JP6835160B2 - Glass plate protection resin - Google Patents

Description

The present invention relates to a photocurable resin composition and a glass plate protective resin using the same.

Smartphones and tablets are becoming thinner for the purpose of increasing the screen size and weight. Along with this, the cover glass used is also becoming thinner. Therefore, highly strong chemically strengthened glass is widely used for the cover glass. In general, glass may have cracks on its end face due to contact or impact during the manufacturing process. In chemically strengthened glass, the strength may be significantly reduced due to this crack. It is also known that cracks cause cracks and reduce the yield. Therefore, a method has been developed in which a resin is applied to the end face to protect the glass from contact and impact and prevent the occurrence of cracks (see, for example, Patent Documents 1 and 2).

Japanese Unexamined Patent Publication No. 2012-11168 Special Table 2012-527399

Although methods have been developed to protect the glass by applying the resin to the glass, specific resin properties and compositions suitable for use in protecting the glass from contact and impact by applying the resin to the end face have been developed. Is not clear.
Therefore, in the present invention, these three are (1) firmly adhered to the glass, (2) have no tack from the viewpoint of work, and (3) have hardness for protecting the glass from impact. An object of the present invention is to provide a photocurable resin composition having characteristics and a glass plate protective resin using the photocurable resin composition.

In order to achieve the above object, the present inventors have found that the problem can be solved by the following.
That is, in the present invention, [1] (A) a monomer having an acrylic group, (B) an acrylic oligomer having a polymerizable unsaturated group having a weight average molecular weight of 800 to 10,000, and (C) a double bond in the molecule. The present invention relates to a photocurable resin composition containing a monomer which is a phosphoric acid compound having the above and (D) a photopolymerization initiator.
The present invention also relates to the photocurable resin composition according to the above [1], wherein the component [2] (B) contains a urethane oligomer.
Further, the present invention relates to a resin for protecting a glass plate using the photocurable resin composition according to [3] the above [1] or [2].

According to the present invention, a photocurable resin composition that adheres firmly to glass, has excellent workability because there is no tack, and has hardness for protecting the glass from impact, and the photocurable resin composition. It is possible to provide a resin for protecting a glass plate using an object.

It is the schematic of the method of applying the photocurable resin composition of this invention to a glass plate.

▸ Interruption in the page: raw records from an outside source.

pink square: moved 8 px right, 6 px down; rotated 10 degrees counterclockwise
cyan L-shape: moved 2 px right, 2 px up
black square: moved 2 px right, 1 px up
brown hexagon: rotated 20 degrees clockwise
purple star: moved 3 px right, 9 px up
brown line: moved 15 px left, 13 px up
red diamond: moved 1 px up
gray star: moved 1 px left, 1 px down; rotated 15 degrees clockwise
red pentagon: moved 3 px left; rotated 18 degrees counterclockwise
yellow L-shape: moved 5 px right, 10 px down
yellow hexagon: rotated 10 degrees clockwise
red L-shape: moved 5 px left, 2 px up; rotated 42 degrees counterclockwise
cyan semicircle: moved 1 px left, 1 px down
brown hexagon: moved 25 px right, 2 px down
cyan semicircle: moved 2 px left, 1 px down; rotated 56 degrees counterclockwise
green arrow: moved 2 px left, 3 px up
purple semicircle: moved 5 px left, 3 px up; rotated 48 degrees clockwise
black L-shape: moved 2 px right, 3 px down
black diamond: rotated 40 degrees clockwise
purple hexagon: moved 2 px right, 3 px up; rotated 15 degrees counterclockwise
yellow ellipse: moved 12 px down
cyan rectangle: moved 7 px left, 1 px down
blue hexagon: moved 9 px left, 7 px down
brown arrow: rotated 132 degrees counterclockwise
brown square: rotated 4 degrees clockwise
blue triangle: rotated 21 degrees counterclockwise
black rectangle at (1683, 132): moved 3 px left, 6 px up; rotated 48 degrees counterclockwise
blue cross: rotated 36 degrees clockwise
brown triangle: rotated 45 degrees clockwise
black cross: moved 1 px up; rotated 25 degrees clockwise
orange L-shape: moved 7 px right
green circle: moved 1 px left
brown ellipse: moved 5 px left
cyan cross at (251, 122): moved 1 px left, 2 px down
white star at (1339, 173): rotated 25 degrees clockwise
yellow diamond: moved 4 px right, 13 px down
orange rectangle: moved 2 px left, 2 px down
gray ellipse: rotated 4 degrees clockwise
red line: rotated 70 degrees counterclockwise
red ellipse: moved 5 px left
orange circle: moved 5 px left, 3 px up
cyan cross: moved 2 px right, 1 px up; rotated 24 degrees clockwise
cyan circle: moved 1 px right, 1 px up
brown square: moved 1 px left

Hereinafter, the present invention will be described in detail according to the preferred embodiment thereof.
The photocurable resin composition of the present embodiment contains (A) a monomer having an acrylic group. Since the acrylic resin has a high curing rate, it can be suitably used as a photocurable resin composition that requires short-time curing by containing a monomer having an acrylic group.
Examples of the (A) acrylic group-containing monomer used in the present embodiment include 2-hydrooxyethyl methacrylate, 2-hydrooxypropyl methacrylate, methyl methacrylate, ethyl methacrylate, lauryl methacrylate, methacrylic acid and Cardura E-10 ("Acrylate". Bifunctional methacrylic acid ester such as a reaction product of glycidyl ester of higher fatty acid manufactured by Shell Chemicals, ethylene glycol dimethacrylate, diethylene glycol dimethacrylate, 1,6-hexanediol dimethacrylate, etc. Trifunctional methacrylic acid esters such as methacrylic acid ester and trimethylolpropane trimethacrylate, methyl acrylate, ethyl acrylate, lauryl acrylate, 2-hydrooxyethyl acrylate, 2-hydrooxypropyl acrylate, acrylic acid and Cadula E-10. Bifunctional acrylic acid esters such as monofunctional acrylic acid esters such as reactants, ethylene glycol diacrylates, diethylene glycol diacrylates, 1,6-hexanediol diacrylates, trimethylol propantriacrylates, pentaerythritol triacrylates, etc. Trifunctional acrylic acid esters, tetrafunctional acrylic acid esters such as pentaerythritol tetraacrylate, and hexafunctional acrylic acid esters such as pentaerythritol hexaacrylate are used, and two or more of these can be used in combination. ..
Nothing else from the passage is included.